= Beginning of Section =

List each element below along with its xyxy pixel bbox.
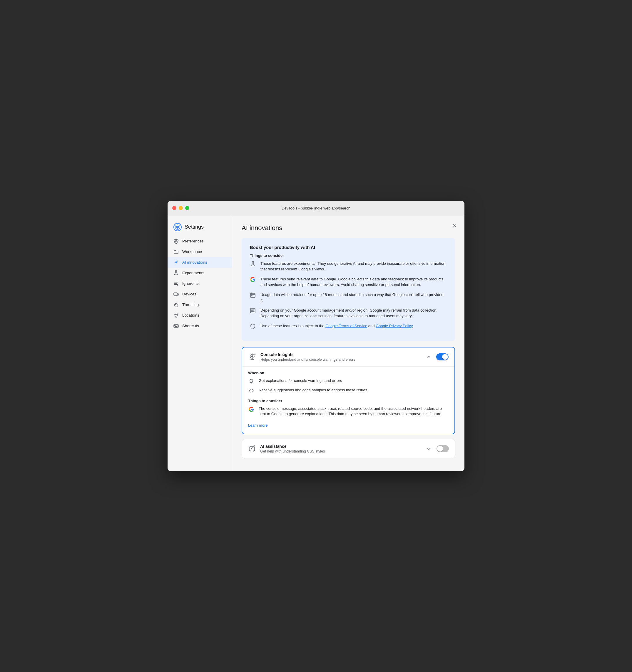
page-title: AI innovations bbox=[242, 224, 455, 232]
console-insights-toggle[interactable] bbox=[436, 353, 449, 360]
info-box-subtitle: Things to consider bbox=[250, 253, 447, 258]
sidebar-item-preferences[interactable]: Preferences bbox=[168, 236, 232, 246]
svg-rect-9 bbox=[177, 294, 178, 295]
minimize-traffic-light[interactable] bbox=[179, 206, 183, 210]
sidebar-item-devices[interactable]: Devices bbox=[168, 289, 232, 299]
info-item-1-text: These features are experimental. They us… bbox=[260, 261, 447, 272]
info-item-3-text: Usage data will be retained for up to 18… bbox=[260, 292, 447, 303]
sidebar-item-ignore-list[interactable]: Ignore list bbox=[168, 278, 232, 289]
sidebar-item-experiments[interactable]: Experiments bbox=[168, 268, 232, 278]
devices-label: Devices bbox=[182, 292, 196, 296]
sidebar-item-throttling[interactable]: Throttling bbox=[168, 299, 232, 310]
sidebar-item-locations[interactable]: Locations bbox=[168, 310, 232, 321]
svg-rect-20 bbox=[251, 295, 252, 296]
settings-logo bbox=[173, 223, 182, 231]
workspace-label: Workspace bbox=[182, 249, 202, 254]
info-box-title: Boost your productivity with AI bbox=[250, 245, 447, 250]
traffic-lights bbox=[172, 206, 189, 210]
ai-assistance-title-group: AI assistance Get help with understandin… bbox=[260, 444, 421, 453]
learn-more-link[interactable]: Learn more bbox=[248, 423, 268, 428]
things-text-1: The console message, associated stack tr… bbox=[259, 406, 449, 416]
svg-rect-13 bbox=[174, 325, 178, 328]
ai-assistance-icon bbox=[248, 445, 256, 453]
close-button[interactable]: ✕ bbox=[450, 222, 459, 230]
bulb-icon bbox=[248, 378, 255, 385]
when-on-text-2: Receive suggestions and code samples to … bbox=[259, 387, 367, 393]
info-item-3: Usage data will be retained for up to 18… bbox=[250, 292, 447, 303]
console-insights-title-group: Console Insights Helps you understand an… bbox=[260, 352, 420, 362]
when-on-title: When on bbox=[248, 371, 449, 375]
experiments-label: Experiments bbox=[182, 271, 204, 275]
fullscreen-traffic-light[interactable] bbox=[185, 206, 189, 210]
ignore-list-label: Ignore list bbox=[182, 281, 200, 286]
ignore-icon bbox=[173, 281, 179, 286]
calendar-icon bbox=[250, 292, 256, 298]
ai-assistance-toggle[interactable] bbox=[436, 445, 449, 452]
privacy-link[interactable]: Google Privacy Policy bbox=[376, 323, 413, 328]
list-icon bbox=[250, 308, 256, 314]
sidebar-item-ai-innovations[interactable]: AI innovations bbox=[168, 257, 232, 268]
experiment-icon bbox=[250, 261, 256, 267]
info-item-5: Use of these features is subject to the … bbox=[250, 323, 447, 330]
svg-rect-17 bbox=[175, 326, 178, 327]
folder-icon bbox=[173, 249, 179, 255]
console-insights-title: Console Insights bbox=[260, 352, 420, 357]
main-content: ✕ AI innovations Boost your productivity… bbox=[232, 216, 464, 471]
sparkle-icon bbox=[173, 260, 179, 265]
titlebar: DevTools - bubble-jingle.web.app/search bbox=[168, 201, 464, 216]
svg-rect-15 bbox=[176, 325, 176, 326]
throttle-icon bbox=[173, 302, 179, 308]
info-item-4: Depending on your Google account managem… bbox=[250, 308, 447, 319]
svg-rect-21 bbox=[253, 295, 253, 296]
things-item-1: The console message, associated stack tr… bbox=[248, 406, 449, 416]
content-area: Settings Preferences bbox=[168, 216, 464, 471]
sidebar: Settings Preferences bbox=[168, 216, 232, 471]
terms-link[interactable]: Google Terms of Service bbox=[325, 323, 367, 328]
svg-rect-14 bbox=[174, 325, 175, 326]
when-on-item-2: Receive suggestions and code samples to … bbox=[248, 387, 449, 394]
svg-rect-25 bbox=[249, 447, 255, 451]
console-insights-expanded: When on Get explanations for console war… bbox=[242, 366, 454, 434]
info-box: Boost your productivity with AI Things t… bbox=[242, 238, 455, 341]
when-on-item-1: Get explanations for console warnings an… bbox=[248, 378, 449, 385]
flask-icon bbox=[173, 270, 179, 276]
info-item-2-text: These features send relevant data to Goo… bbox=[260, 276, 447, 288]
sidebar-header: Settings bbox=[168, 221, 232, 236]
pin-icon bbox=[173, 313, 179, 318]
info-item-1: These features are experimental. They us… bbox=[250, 261, 447, 272]
shield-icon bbox=[250, 323, 256, 330]
svg-rect-8 bbox=[174, 293, 177, 295]
devtools-window: DevTools - bubble-jingle.web.app/search … bbox=[168, 201, 464, 471]
svg-rect-4 bbox=[174, 283, 177, 284]
code-brackets-icon bbox=[248, 387, 255, 394]
console-insights-collapse[interactable] bbox=[425, 353, 433, 361]
console-insights-card: Console Insights Helps you understand an… bbox=[242, 347, 455, 434]
ai-assistance-header: AI assistance Get help with understandin… bbox=[242, 439, 455, 458]
ai-assistance-title: AI assistance bbox=[260, 444, 421, 449]
ai-assistance-card: AI assistance Get help with understandin… bbox=[242, 439, 455, 458]
svg-rect-16 bbox=[177, 325, 178, 326]
svg-rect-5 bbox=[174, 284, 178, 285]
gear-icon bbox=[173, 239, 179, 244]
svg-rect-3 bbox=[174, 282, 178, 283]
shortcuts-label: Shortcuts bbox=[182, 323, 199, 328]
throttling-label: Throttling bbox=[182, 303, 199, 307]
sidebar-item-shortcuts[interactable]: Shortcuts bbox=[168, 321, 232, 331]
close-traffic-light[interactable] bbox=[172, 206, 176, 210]
window-title: DevTools - bubble-jingle.web.app/search bbox=[282, 206, 350, 210]
when-on-text-1: Get explanations for console warnings an… bbox=[259, 378, 342, 383]
svg-point-1 bbox=[176, 226, 179, 229]
info-item-2: These features send relevant data to Goo… bbox=[250, 276, 447, 288]
ai-assistance-toggle-thumb bbox=[437, 446, 443, 452]
svg-point-12 bbox=[176, 314, 177, 315]
info-item-4-text: Depending on your Google account managem… bbox=[260, 308, 447, 319]
keyboard-icon bbox=[173, 323, 179, 329]
console-insights-toggle-thumb bbox=[442, 354, 448, 360]
google-g-icon bbox=[250, 277, 256, 283]
ai-assistance-expand[interactable] bbox=[425, 445, 433, 453]
google-g-icon-2 bbox=[248, 406, 255, 412]
sidebar-item-workspace[interactable]: Workspace bbox=[168, 246, 232, 257]
info-item-5-text: Use of these features is subject to the … bbox=[260, 323, 413, 329]
things-title: Things to consider bbox=[248, 399, 449, 403]
console-insights-subtitle: Helps you understand and fix console war… bbox=[260, 358, 420, 362]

= End of Section =

**YOUR GOAL:** Skip the images and write out the rest of the listing exactly.

**RESPONSE TO THE TASK:**
List each element below along with its xyxy pixel bbox.
page-title: AI innovations bbox=[242, 224, 455, 232]
console-insights-toggle[interactable] bbox=[436, 353, 449, 360]
info-box-subtitle: Things to consider bbox=[250, 253, 447, 258]
sidebar-item-preferences[interactable]: Preferences bbox=[168, 236, 232, 246]
svg-rect-9 bbox=[177, 294, 178, 295]
minimize-traffic-light[interactable] bbox=[179, 206, 183, 210]
sidebar-item-devices[interactable]: Devices bbox=[168, 289, 232, 299]
info-item-1-text: These features are experimental. They us… bbox=[260, 261, 447, 272]
info-item-3-text: Usage data will be retained for up to 18… bbox=[260, 292, 447, 303]
sidebar-item-ignore-list[interactable]: Ignore list bbox=[168, 278, 232, 289]
sidebar-item-experiments[interactable]: Experiments bbox=[168, 268, 232, 278]
devices-label: Devices bbox=[182, 292, 196, 296]
sidebar-item-throttling[interactable]: Throttling bbox=[168, 299, 232, 310]
sidebar-item-locations[interactable]: Locations bbox=[168, 310, 232, 321]
svg-rect-20 bbox=[251, 295, 252, 296]
settings-logo bbox=[173, 223, 182, 231]
workspace-label: Workspace bbox=[182, 249, 202, 254]
info-box-title: Boost your productivity with AI bbox=[250, 245, 447, 250]
traffic-lights bbox=[172, 206, 189, 210]
ai-assistance-title-group: AI assistance Get help with understandin… bbox=[260, 444, 421, 453]
learn-more-link[interactable]: Learn more bbox=[248, 423, 268, 428]
things-text-1: The console message, associated stack tr… bbox=[259, 406, 449, 416]
svg-rect-13 bbox=[174, 325, 178, 328]
ai-assistance-icon bbox=[248, 445, 256, 453]
close-button[interactable]: ✕ bbox=[450, 222, 459, 230]
bulb-icon bbox=[248, 378, 255, 385]
when-on-text-2: Receive suggestions and code samples to … bbox=[259, 387, 367, 393]
info-item-3: Usage data will be retained for up to 18… bbox=[250, 292, 447, 303]
console-insights-title-group: Console Insights Helps you understand an… bbox=[260, 352, 420, 362]
when-on-title: When on bbox=[248, 371, 449, 375]
experiments-label: Experiments bbox=[182, 271, 204, 275]
fullscreen-traffic-light[interactable] bbox=[185, 206, 189, 210]
ignore-list-label: Ignore list bbox=[182, 281, 200, 286]
ignore-icon bbox=[173, 281, 179, 286]
calendar-icon bbox=[250, 292, 256, 298]
ai-assistance-toggle[interactable] bbox=[436, 445, 449, 452]
privacy-link[interactable]: Google Privacy Policy bbox=[376, 323, 413, 328]
list-icon bbox=[250, 308, 256, 314]
sidebar-item-ai-innovations[interactable]: AI innovations bbox=[168, 257, 232, 268]
experiment-icon bbox=[250, 261, 256, 267]
info-item-5: Use of these features is subject to the … bbox=[250, 323, 447, 330]
svg-rect-17 bbox=[175, 326, 178, 327]
folder-icon bbox=[173, 249, 179, 255]
console-insights-title: Console Insights bbox=[260, 352, 420, 357]
main-content: ✕ AI innovations Boost your productivity… bbox=[232, 216, 464, 471]
sparkle-icon bbox=[173, 260, 179, 265]
titlebar: DevTools - bubble-jingle.web.app/search bbox=[168, 201, 464, 216]
svg-rect-15 bbox=[176, 325, 176, 326]
throttle-icon bbox=[173, 302, 179, 308]
info-item-4: Depending on your Google account managem… bbox=[250, 308, 447, 319]
svg-rect-21 bbox=[253, 295, 253, 296]
things-item-1: The console message, associated stack tr… bbox=[248, 406, 449, 416]
content-area: Settings Preferences bbox=[168, 216, 464, 471]
sidebar: Settings Preferences bbox=[168, 216, 232, 471]
terms-link[interactable]: Google Terms of Service bbox=[325, 323, 367, 328]
svg-rect-14 bbox=[174, 325, 175, 326]
when-on-item-2: Receive suggestions and code samples to … bbox=[248, 387, 449, 394]
svg-rect-25 bbox=[249, 447, 255, 451]
console-insights-expanded: When on Get explanations for console war… bbox=[242, 366, 454, 434]
info-box: Boost your productivity with AI Things t… bbox=[242, 238, 455, 341]
when-on-item-1: Get explanations for console warnings an… bbox=[248, 378, 449, 385]
flask-icon bbox=[173, 270, 179, 276]
info-item-2-text: These features send relevant data to Goo… bbox=[260, 276, 447, 288]
sidebar-header: Settings bbox=[168, 221, 232, 236]
pin-icon bbox=[173, 313, 179, 318]
info-item-1: These features are experimental. They us… bbox=[250, 261, 447, 272]
shield-icon bbox=[250, 323, 256, 330]
svg-rect-8 bbox=[174, 293, 177, 295]
devtools-window: DevTools - bubble-jingle.web.app/search … bbox=[168, 201, 464, 471]
svg-rect-4 bbox=[174, 283, 177, 284]
code-brackets-icon bbox=[248, 387, 255, 394]
console-insights-collapse[interactable] bbox=[425, 353, 433, 361]
console-insights-card: Console Insights Helps you understand an… bbox=[242, 347, 455, 434]
ai-assistance-header: AI assistance Get help with understandin… bbox=[242, 439, 455, 458]
ai-assistance-title: AI assistance bbox=[260, 444, 421, 449]
ai-assistance-card: AI assistance Get help with understandin… bbox=[242, 439, 455, 458]
svg-rect-16 bbox=[177, 325, 178, 326]
svg-rect-5 bbox=[174, 284, 178, 285]
gear-icon bbox=[173, 239, 179, 244]
svg-rect-3 bbox=[174, 282, 178, 283]
shortcuts-label: Shortcuts bbox=[182, 323, 199, 328]
throttling-label: Throttling bbox=[182, 303, 199, 307]
sidebar-item-shortcuts[interactable]: Shortcuts bbox=[168, 321, 232, 331]
close-traffic-light[interactable] bbox=[172, 206, 176, 210]
window-title: DevTools - bubble-jingle.web.app/search bbox=[282, 206, 350, 210]
when-on-text-1: Get explanations for console warnings an… bbox=[259, 378, 342, 383]
svg-point-1 bbox=[176, 226, 179, 229]
info-item-2: These features send relevant data to Goo… bbox=[250, 276, 447, 288]
ai-assistance-toggle-thumb bbox=[437, 446, 443, 452]
svg-point-12 bbox=[176, 314, 177, 315]
info-item-4-text: Depending on your Google account managem… bbox=[260, 308, 447, 319]
keyboard-icon bbox=[173, 323, 179, 329]
console-insights-toggle-thumb bbox=[442, 354, 448, 360]
google-g-icon bbox=[250, 277, 256, 283]
ai-assistance-expand[interactable] bbox=[425, 445, 433, 453]
google-g-icon-2 bbox=[248, 406, 255, 412]
sidebar-item-workspace[interactable]: Workspace bbox=[168, 246, 232, 257]
info-item-5-text: Use of these features is subject to the … bbox=[260, 323, 413, 329]
things-title: Things to consider bbox=[248, 399, 449, 403]
console-insights-subtitle: Helps you understand and fix console war… bbox=[260, 358, 420, 362]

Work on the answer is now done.